An important question that can be asked regarding the restored mice arises from the lack of temporal control in the Vglut2-Cre induced, cell specific Pomc transcription. Given the widespread expression and subsequent decrease in Vglut2 expression from early postnatal development to maturation (Boulland et al., 2004; Dennison et al., 2016), VGLUT2 alone may not be the best indication of mature glutamatergic neurons. It is also possible that other differentiated neurons in the ARC may transiently express VGLUT2 during development. For the current experiments with the restored mice, we were limited to the available genetic mouse lines, and the best option was a constitutively active Vglut2-Cre driver line. Using an inducible-Cre model could potentially provide more specific insight for the role of glutamatergic POMC neurons in adult animals. However, those experiments would come with their own caveats and considerations. One such consideration is that without sufficiently early intervention the FNΔ2 animals exhibit juvenile-onset obesity. An early history of excess adiposity could by itself permanently shape the hypothalamic landscape and its plasticity.

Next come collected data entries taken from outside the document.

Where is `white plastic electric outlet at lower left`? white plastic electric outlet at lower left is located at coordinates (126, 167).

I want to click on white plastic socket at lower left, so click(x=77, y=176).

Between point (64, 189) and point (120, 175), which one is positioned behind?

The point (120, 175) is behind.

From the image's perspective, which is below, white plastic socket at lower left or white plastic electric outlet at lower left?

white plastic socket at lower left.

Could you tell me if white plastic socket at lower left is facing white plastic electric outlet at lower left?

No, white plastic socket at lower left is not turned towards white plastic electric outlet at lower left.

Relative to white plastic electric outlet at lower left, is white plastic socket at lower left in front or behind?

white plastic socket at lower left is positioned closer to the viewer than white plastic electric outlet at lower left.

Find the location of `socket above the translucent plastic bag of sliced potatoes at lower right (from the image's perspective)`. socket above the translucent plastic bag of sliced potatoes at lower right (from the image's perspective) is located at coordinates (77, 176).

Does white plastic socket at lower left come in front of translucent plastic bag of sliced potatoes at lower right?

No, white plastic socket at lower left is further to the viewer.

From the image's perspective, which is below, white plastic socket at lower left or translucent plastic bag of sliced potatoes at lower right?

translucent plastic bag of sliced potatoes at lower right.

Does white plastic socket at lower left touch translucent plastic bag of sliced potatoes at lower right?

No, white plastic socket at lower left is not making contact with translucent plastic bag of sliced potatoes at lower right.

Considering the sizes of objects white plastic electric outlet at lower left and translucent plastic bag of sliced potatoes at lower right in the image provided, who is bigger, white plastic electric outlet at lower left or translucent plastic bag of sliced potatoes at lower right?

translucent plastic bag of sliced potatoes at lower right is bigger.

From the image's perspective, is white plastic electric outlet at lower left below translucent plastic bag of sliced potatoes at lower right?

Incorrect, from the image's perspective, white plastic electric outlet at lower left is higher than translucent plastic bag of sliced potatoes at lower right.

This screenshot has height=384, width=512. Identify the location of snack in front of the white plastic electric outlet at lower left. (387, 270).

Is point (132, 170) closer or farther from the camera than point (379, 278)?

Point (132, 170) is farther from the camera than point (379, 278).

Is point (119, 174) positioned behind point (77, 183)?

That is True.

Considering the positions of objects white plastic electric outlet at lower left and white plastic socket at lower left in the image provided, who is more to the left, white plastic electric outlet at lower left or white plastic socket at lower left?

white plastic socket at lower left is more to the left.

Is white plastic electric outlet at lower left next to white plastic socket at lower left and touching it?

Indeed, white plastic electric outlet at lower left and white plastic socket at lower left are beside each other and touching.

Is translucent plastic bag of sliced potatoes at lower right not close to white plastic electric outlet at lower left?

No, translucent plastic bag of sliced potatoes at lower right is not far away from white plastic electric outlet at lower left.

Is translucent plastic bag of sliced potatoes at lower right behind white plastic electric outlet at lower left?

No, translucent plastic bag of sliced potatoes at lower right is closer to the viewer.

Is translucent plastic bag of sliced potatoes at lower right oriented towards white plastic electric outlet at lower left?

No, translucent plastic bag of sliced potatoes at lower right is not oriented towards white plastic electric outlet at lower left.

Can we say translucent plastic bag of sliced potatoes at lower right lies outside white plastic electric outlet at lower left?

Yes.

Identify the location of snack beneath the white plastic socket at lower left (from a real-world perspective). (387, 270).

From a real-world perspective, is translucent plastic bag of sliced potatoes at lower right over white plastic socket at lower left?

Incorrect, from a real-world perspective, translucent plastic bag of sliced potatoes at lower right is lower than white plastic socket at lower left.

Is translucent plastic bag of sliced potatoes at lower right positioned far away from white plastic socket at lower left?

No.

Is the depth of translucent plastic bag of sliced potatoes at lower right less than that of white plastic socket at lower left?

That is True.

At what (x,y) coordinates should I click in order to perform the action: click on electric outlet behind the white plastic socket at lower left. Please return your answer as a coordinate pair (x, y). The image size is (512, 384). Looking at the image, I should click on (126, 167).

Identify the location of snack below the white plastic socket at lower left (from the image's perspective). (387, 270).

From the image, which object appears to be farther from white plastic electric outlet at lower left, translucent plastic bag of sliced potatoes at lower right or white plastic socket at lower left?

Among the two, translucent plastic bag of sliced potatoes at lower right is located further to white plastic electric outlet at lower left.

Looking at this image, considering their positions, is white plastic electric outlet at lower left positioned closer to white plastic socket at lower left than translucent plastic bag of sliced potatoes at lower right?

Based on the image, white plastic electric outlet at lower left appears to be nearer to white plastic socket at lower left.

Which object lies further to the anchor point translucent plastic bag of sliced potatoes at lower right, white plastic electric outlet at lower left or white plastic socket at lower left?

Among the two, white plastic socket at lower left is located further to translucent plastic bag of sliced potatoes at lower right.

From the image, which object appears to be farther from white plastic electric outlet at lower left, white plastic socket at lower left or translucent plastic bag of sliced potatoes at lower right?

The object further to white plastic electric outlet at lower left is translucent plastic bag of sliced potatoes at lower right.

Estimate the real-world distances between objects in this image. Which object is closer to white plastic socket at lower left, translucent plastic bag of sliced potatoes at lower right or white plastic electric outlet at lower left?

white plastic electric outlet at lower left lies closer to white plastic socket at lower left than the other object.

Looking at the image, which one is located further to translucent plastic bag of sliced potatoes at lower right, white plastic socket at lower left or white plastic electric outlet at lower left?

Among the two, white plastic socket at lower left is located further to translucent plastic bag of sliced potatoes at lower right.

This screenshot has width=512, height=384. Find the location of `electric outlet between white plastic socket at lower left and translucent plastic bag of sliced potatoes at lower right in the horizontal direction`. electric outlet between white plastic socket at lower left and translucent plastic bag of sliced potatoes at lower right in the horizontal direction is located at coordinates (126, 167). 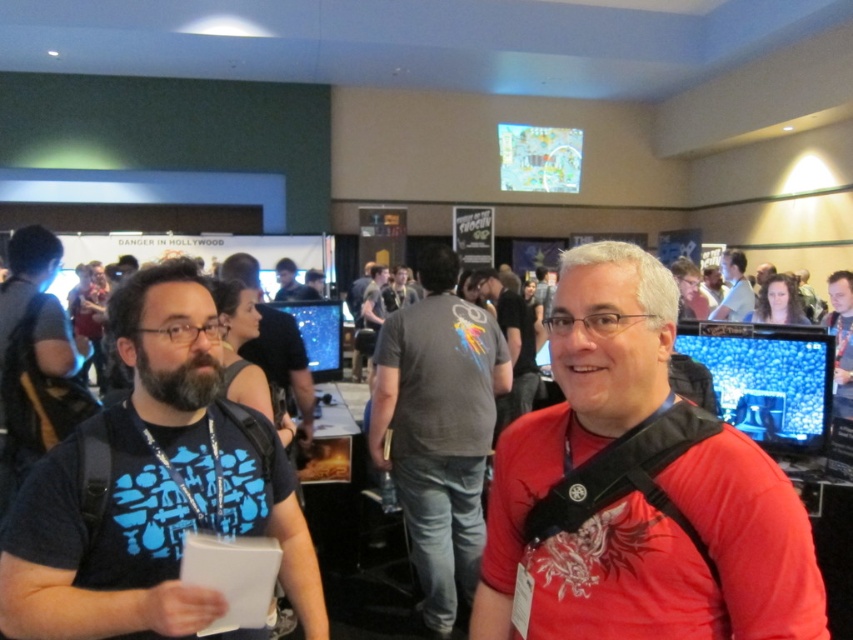 Is red matte shirt at center taller than matte black shirt at center?

Correct, red matte shirt at center is much taller as matte black shirt at center.

Who is shorter, red matte shirt at center or matte black shirt at center?

matte black shirt at center

Image resolution: width=853 pixels, height=640 pixels. Describe the element at coordinates (637, 492) in the screenshot. I see `red matte shirt at center` at that location.

The image size is (853, 640). What are the coordinates of `red matte shirt at center` in the screenshot? It's located at (637, 492).

Looking at this image, is blue printed t-shirt at center taller than matte black shirt at center?

Indeed, blue printed t-shirt at center has a greater height compared to matte black shirt at center.

Is point (281, 484) positioned in front of point (289, 276)?

Yes.

Identify the location of blue printed t-shirt at center. (152, 490).

Who is shorter, gray cotton t-shirt at center or matte black shirt at center?

Standing shorter between the two is matte black shirt at center.

Which is in front, point (428, 579) or point (297, 289)?

Positioned in front is point (428, 579).

I want to click on gray cotton t-shirt at center, so click(x=438, y=428). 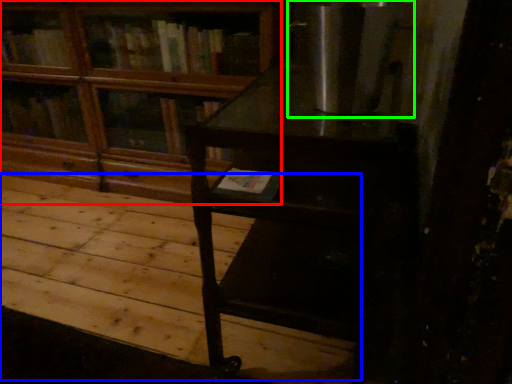 Question: Based on their relative distances, which object is nearer to bookcase (highlighted by a red box)? Choose from plywood (highlighted by a blue box) and appliance (highlighted by a green box).

Choices:
 (A) plywood
 (B) appliance

Answer: (A) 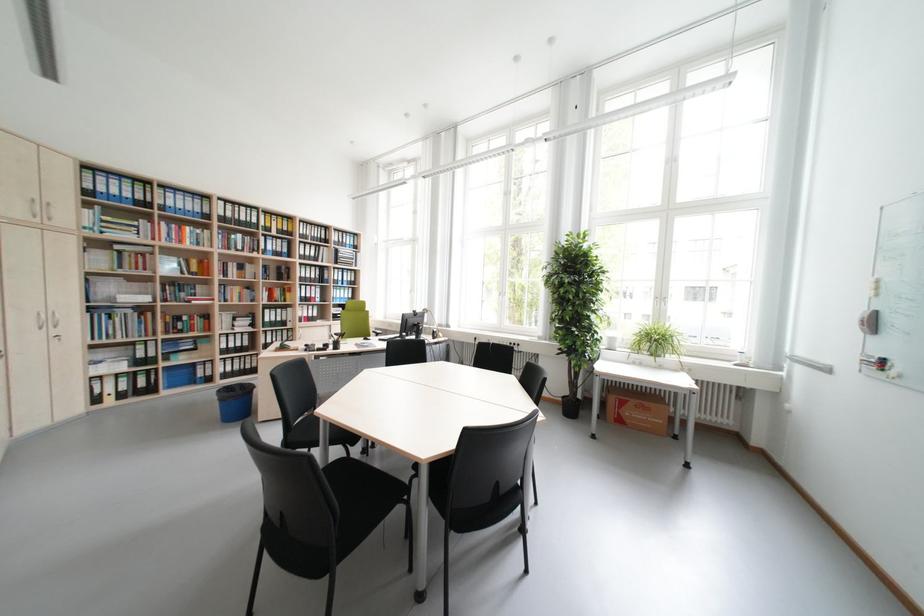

In conclusion, our triple ISH data highlight a previously overlooked phenomenon that could not be measured with previous reports using dual ISH alone. There is spatial heterogeneity between phenotypically different POMC neurons based on their markers of fast synaptic neurotransmitters along the rostral-caudal axis of the ARC. Previous work (Williams et al., 2010) demonstrated that there is an anatomical difference between leptin- and insulin-induced responses in POMC neurons. Whereas most leptin-induced hyperpolarization of POMC neurons occurred in the rostral ARC, most insulin-induced depolarization of POMC neurons occurred in the caudal portion of the ARC. Furthermore, Betley et al. (2013) demonstrated in AgRP neurons that the rostral-caudal location of the cell bodies was associated with their projection targets, where the most rostral neurons tended to project to forebrain areas, while the caudally located cells projected to hindbrain areas. Together, these findings raise questions of how overall ARC function changes developmentally and whether other ARC neuron subtypes, such as kisspeptin and dopamine neurons, also exhibit phenotypic shifts in their fast synaptic neurotransmitters.